[The data]

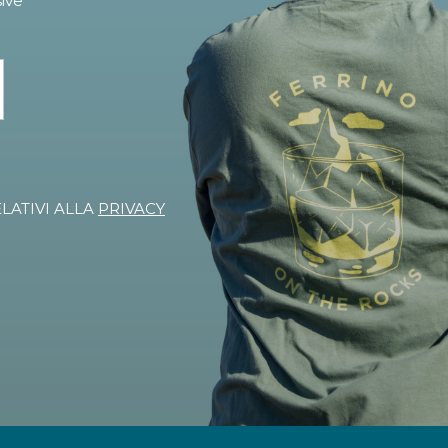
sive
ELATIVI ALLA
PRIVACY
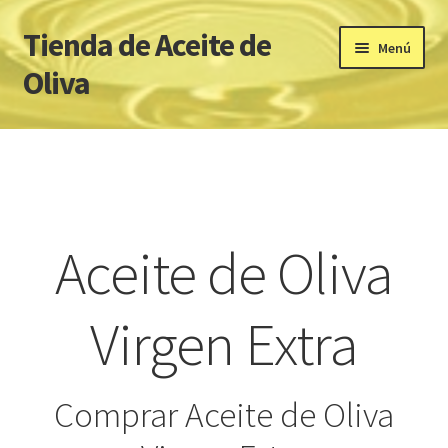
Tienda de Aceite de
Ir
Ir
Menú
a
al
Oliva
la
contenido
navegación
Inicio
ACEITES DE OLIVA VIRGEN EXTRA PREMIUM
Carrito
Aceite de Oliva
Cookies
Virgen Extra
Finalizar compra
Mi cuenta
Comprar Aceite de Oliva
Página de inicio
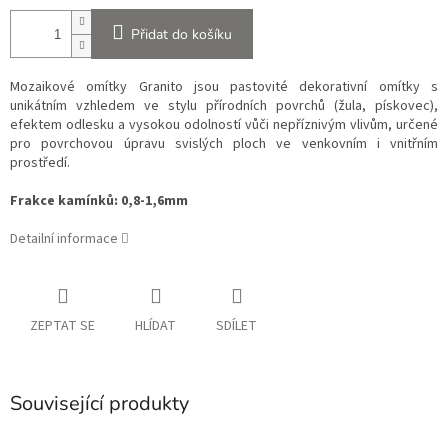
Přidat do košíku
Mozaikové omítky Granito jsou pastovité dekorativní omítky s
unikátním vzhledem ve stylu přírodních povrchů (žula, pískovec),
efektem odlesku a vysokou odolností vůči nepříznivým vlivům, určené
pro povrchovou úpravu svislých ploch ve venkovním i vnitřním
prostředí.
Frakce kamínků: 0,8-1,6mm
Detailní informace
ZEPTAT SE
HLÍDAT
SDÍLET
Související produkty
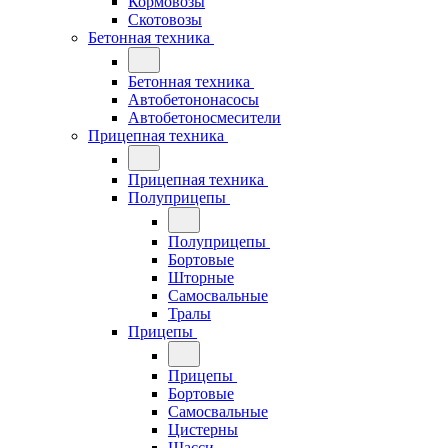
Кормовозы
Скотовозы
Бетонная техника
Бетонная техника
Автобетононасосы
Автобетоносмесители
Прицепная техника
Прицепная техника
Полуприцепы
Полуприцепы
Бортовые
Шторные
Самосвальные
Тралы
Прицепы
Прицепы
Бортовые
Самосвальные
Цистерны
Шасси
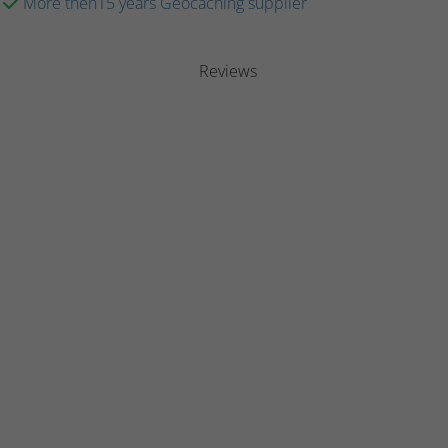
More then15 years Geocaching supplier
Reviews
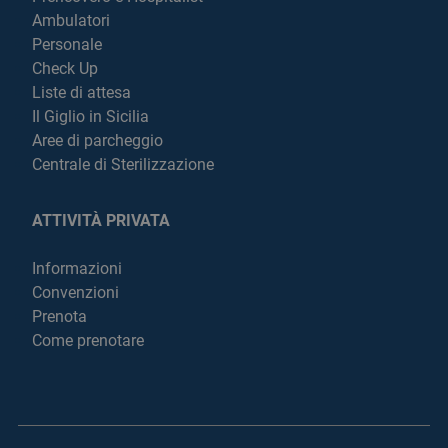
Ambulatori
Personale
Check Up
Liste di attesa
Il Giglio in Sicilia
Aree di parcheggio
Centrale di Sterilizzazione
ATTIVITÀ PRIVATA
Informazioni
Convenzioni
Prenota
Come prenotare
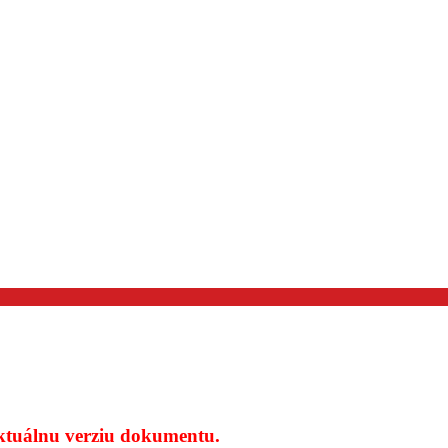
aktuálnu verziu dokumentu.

[/The data]

▸ Task item
All entries above must be repeated exactly; pictures are to be left out.

▸ Written solution
sive
ELATIVI ALLA
PRIVACY
Tienda de Aceite de
Ir
Ir
Menú
a
al
Oliva
la
contenido
navegación
Inicio
ACEITES DE OLIVA VIRGEN EXTRA PREMIUM
Carrito
Aceite de Oliva
Cookies
Virgen Extra
Finalizar compra
Mi cuenta
Comprar Aceite de Oliva
Página de inicio
Přidat do košíku
Mozaikové omítky Granito jsou pastovité dekorativní omítky s
unikátním vzhledem ve stylu přírodních povrchů (žula, pískovec),
efektem odlesku a vysokou odolností vůči nepříznivým vlivům, určené
pro povrchovou úpravu svislých ploch ve venkovním i vnitřním
prostředí.
Frakce kamínků: 0,8-1,6mm
Detailní informace
ZEPTAT SE
HLÍDAT
SDÍLET
Související produkty
Кормовозы
Скотовозы
Бетонная техника
Бетонная техника
Автобетононасосы
Автобетоносмесители
Прицепная техника
Прицепная техника
Полуприцепы
Полуприцепы
Бортовые
Шторные
Самосвальные
Тралы
Прицепы
Прицепы
Бортовые
Самосвальные
Цистерны
Шасси
More then15 years Geocaching supplier
Reviews
Ambulatori
Personale
Check Up
Liste di attesa
Il Giglio in Sicilia
Aree di parcheggio
Centrale di Sterilizzazione
ATTIVITÀ PRIVATA
Informazioni
Convenzioni
Prenota
Come prenotare
aktuálnu verziu dokumentu.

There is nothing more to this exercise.